━━━ Data section

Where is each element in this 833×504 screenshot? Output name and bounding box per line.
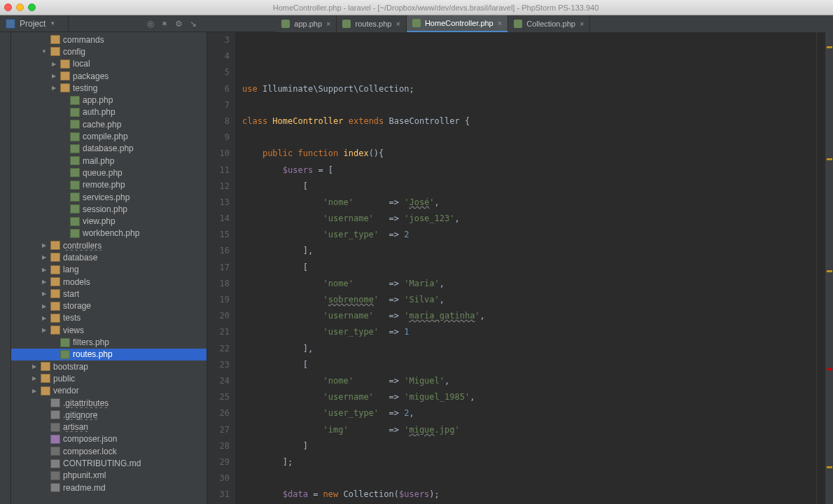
inspection-marker[interactable] <box>827 46 832 48</box>
tree-expand-icon[interactable] <box>41 315 48 321</box>
code-line[interactable]: ], <box>242 341 825 357</box>
code-area[interactable]: use Illuminate\Support\Collection; class… <box>235 32 825 504</box>
tree-node[interactable]: database.php <box>11 143 206 155</box>
code-line[interactable]: 'user_type' => 2 <box>242 227 825 243</box>
tree-expand-icon[interactable] <box>31 375 38 382</box>
tree-node[interactable]: cache.php <box>11 118 206 130</box>
target-icon[interactable]: ◎ <box>147 19 154 29</box>
tree-node[interactable]: artisan <box>11 421 206 433</box>
close-tab-icon[interactable]: × <box>580 20 584 28</box>
code-line[interactable]: 'nome' => 'Miguel', <box>242 373 825 389</box>
code-line[interactable]: 'user_type' => 2, <box>242 405 825 421</box>
tree-expand-icon[interactable] <box>50 73 57 79</box>
code-line[interactable]: 'username' => 'maria_gatinha', <box>242 308 825 324</box>
tree-node[interactable]: local <box>11 58 206 70</box>
tree-node[interactable]: mail.php <box>11 155 206 167</box>
inspection-marker[interactable] <box>827 368 832 370</box>
minimize-window-button[interactable] <box>16 4 24 11</box>
tree-node[interactable]: views <box>11 324 206 336</box>
code-line[interactable]: 'nome' => 'José', <box>242 195 825 211</box>
code-line[interactable]: [ <box>242 357 825 373</box>
hide-icon[interactable]: ↘ <box>190 19 197 29</box>
tree-expand-icon[interactable] <box>50 61 57 67</box>
tree-expand-icon[interactable] <box>41 48 48 55</box>
tree-node[interactable]: composer.lock <box>11 445 206 457</box>
close-window-button[interactable] <box>4 4 12 11</box>
tree-expand-icon[interactable] <box>41 254 48 260</box>
code-line[interactable] <box>242 97 825 113</box>
tree-node[interactable]: vendor <box>11 385 206 397</box>
tree-node[interactable]: controllers <box>11 239 206 251</box>
tree-node[interactable]: composer.json <box>11 433 206 445</box>
tree-expand-icon[interactable] <box>41 267 48 273</box>
inspection-marker[interactable] <box>827 270 832 272</box>
code-line[interactable]: 'nome' => 'Maria', <box>242 276 825 292</box>
tree-node[interactable]: services.php <box>11 191 206 203</box>
tree-node[interactable]: bootstrap <box>11 360 206 372</box>
tree-node[interactable]: auth.php <box>11 106 206 118</box>
inspection-marker[interactable] <box>827 158 832 160</box>
code-line[interactable]: public function index(){ <box>242 146 825 162</box>
tree-node[interactable]: view.php <box>11 215 206 227</box>
tree-node[interactable]: config <box>11 46 206 57</box>
tree-node[interactable]: readme.md <box>11 482 206 493</box>
tree-expand-icon[interactable] <box>50 85 57 91</box>
code-line[interactable]: ] <box>242 438 825 454</box>
editor[interactable]: 3456789101112131415161718192021222324252… <box>207 32 833 504</box>
tree-node[interactable]: phpunit.xml <box>11 470 206 482</box>
tree-expand-icon[interactable] <box>41 303 48 309</box>
tree-node[interactable]: workbench.php <box>11 227 206 239</box>
editor-tab[interactable]: HomeController.php × <box>407 15 508 32</box>
editor-tab[interactable]: app.php × <box>276 15 337 32</box>
close-tab-icon[interactable]: × <box>326 20 330 28</box>
tree-node[interactable]: session.php <box>11 203 206 215</box>
code-line[interactable] <box>242 130 825 146</box>
editor-tab[interactable]: routes.php × <box>337 15 406 32</box>
close-tab-icon[interactable]: × <box>498 19 502 27</box>
tree-node[interactable]: routes.php <box>11 349 206 360</box>
tree-node[interactable]: remote.php <box>11 179 206 191</box>
close-tab-icon[interactable]: × <box>396 20 400 28</box>
tree-expand-icon[interactable] <box>41 242 48 248</box>
code-line[interactable]: use Illuminate\Support\Collection; <box>242 81 825 97</box>
collapse-icon[interactable]: ✶ <box>161 19 168 29</box>
tree-node[interactable]: .gitignore <box>11 409 206 421</box>
tree-expand-icon[interactable] <box>41 279 48 285</box>
zoom-window-button[interactable] <box>28 4 36 11</box>
settings-icon[interactable]: ⚙ <box>175 19 183 29</box>
tree-node[interactable]: models <box>11 276 206 288</box>
code-line[interactable]: ], <box>242 243 825 259</box>
tree-node[interactable]: storage <box>11 300 206 312</box>
editor-scrollbar[interactable] <box>825 32 833 504</box>
code-line[interactable]: 'sobrenome' => 'Silva', <box>242 292 825 308</box>
code-line[interactable]: [ <box>242 260 825 276</box>
inspection-marker[interactable] <box>827 466 832 468</box>
code-line[interactable]: 'username' => 'jose_123', <box>242 211 825 227</box>
code-line[interactable]: $data = new Collection($users); <box>242 486 825 503</box>
tree-expand-icon[interactable] <box>31 388 38 394</box>
project-tool-window-button[interactable]: Project ▼ <box>0 15 69 31</box>
tree-node[interactable]: compile.php <box>11 130 206 142</box>
tree-expand-icon[interactable] <box>41 327 48 333</box>
code-line[interactable]: 'img' => 'migue.jpg' <box>242 422 825 438</box>
code-line[interactable] <box>242 470 825 486</box>
tree-node[interactable]: packages <box>11 70 206 82</box>
tree-node[interactable]: app.php <box>11 94 206 106</box>
tree-node[interactable]: tests <box>11 312 206 324</box>
tree-node[interactable]: testing <box>11 82 206 94</box>
tree-node[interactable]: CONTRIBUTING.md <box>11 457 206 469</box>
code-line[interactable]: 'user_type' => 1 <box>242 324 825 340</box>
tree-node[interactable]: lang <box>11 264 206 276</box>
editor-tab[interactable]: Collection.php × <box>508 15 590 32</box>
tree-node[interactable]: start <box>11 288 206 300</box>
tree-expand-icon[interactable] <box>41 290 48 297</box>
tree-node[interactable]: commands <box>11 34 206 46</box>
tree-node[interactable]: database <box>11 251 206 263</box>
code-line[interactable]: $users = [ <box>242 162 825 178</box>
code-line[interactable]: 'username' => 'miguel_1985', <box>242 389 825 405</box>
code-line[interactable]: ]; <box>242 454 825 470</box>
code-line[interactable]: [ <box>242 178 825 195</box>
tree-expand-icon[interactable] <box>31 363 38 370</box>
tree-node[interactable]: .gitattributes <box>11 397 206 409</box>
tree-node[interactable]: queue.php <box>11 167 206 178</box>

━━━━━━

Scan the records for the string "users". Copy each line in which it appears.

### Completed task
code-line[interactable]: $data = new Collection($users); <box>242 486 825 503</box>
code-line[interactable]: $users = [ <box>242 162 825 178</box>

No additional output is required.